*** Records supplied ***

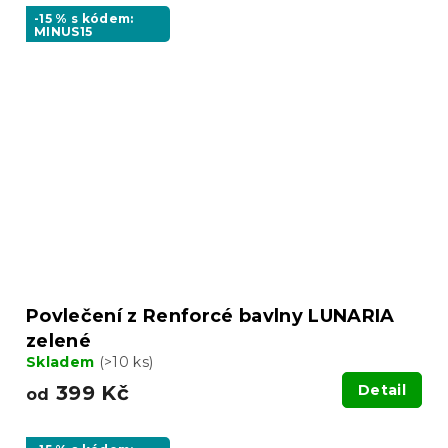
-15 % s kódem:
MINUS15
Povlečení z Renforcé bavlny LUNARIA
zelené
Skladem
(>10 ks)
399 Kč
Detail
od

***

• [Task objective] Output all of the data exactly. Skip the pictures.

• [Task solution]
-15 % s kódem:
MINUS15
Povlečení z Renforcé bavlny LUNARIA
zelené
Skladem
(>10 ks)
399 Kč
Detail
od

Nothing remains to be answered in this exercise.